Could you transcribe the entries below exactly, starting at the line that contains "Saúde (PPGEPS) da" and stopping at the last line, without any pictures?

Collection entries:
----
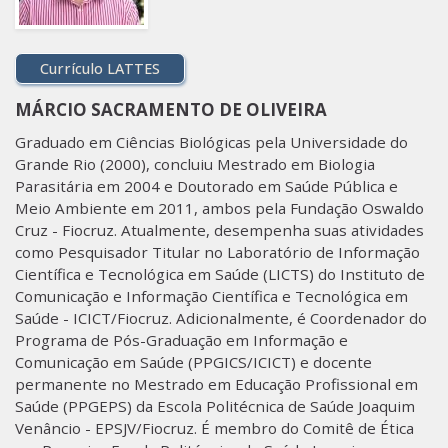
Currículo LATTES
MÁRCIO SACRAMENTO DE OLIVEIRA
Graduado em Ciências Biológicas pela Universidade do
Grande Rio (2000), concluiu Mestrado em Biologia
Parasitária em 2004 e Doutorado em Saúde Pública e
Meio Ambiente em 2011, ambos pela Fundação Oswaldo
Cruz - Fiocruz. Atualmente, desempenha suas atividades
como Pesquisador Titular no Laboratório de Informação
Científica e Tecnológica em Saúde (LICTS) do Instituto de
Comunicação e Informação Científica e Tecnológica em
Saúde - ICICT/Fiocruz. Adicionalmente, é Coordenador do
Programa de Pós-Graduação em Informação e
Comunicação em Saúde (PPGICS/ICICT) e docente
permanente no Mestrado em Educação Profissional em
Saúde (PPGEPS) da Escola Politécnica de Saúde Joaquim
Venâncio - EPSJV/Fiocruz. É membro do Comitê de Ética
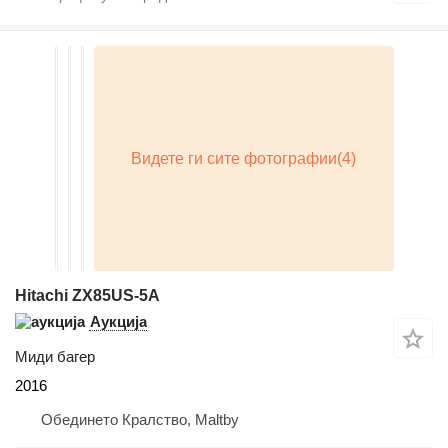
Hitachi ZX85US-5A
Аукција
Миди багер
2016
Обединето Кралство, Maltby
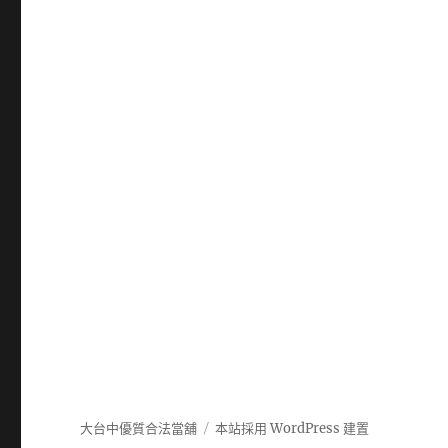
大台中優質合法當舖
本站採用 WordPress 建置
----
Solved problem:
Saúde (PPGEPS) da Escola Politécnica de Saúde Joaquim
Venâncio - EPSJV/Fiocruz. É membro do Comitê de Ética
Hitachi ZX85US-5A
Аукција
Миди багер
2016
Обединето Кралство, Maltby
大台中優質合法當舖
本站採用 WordPress 建置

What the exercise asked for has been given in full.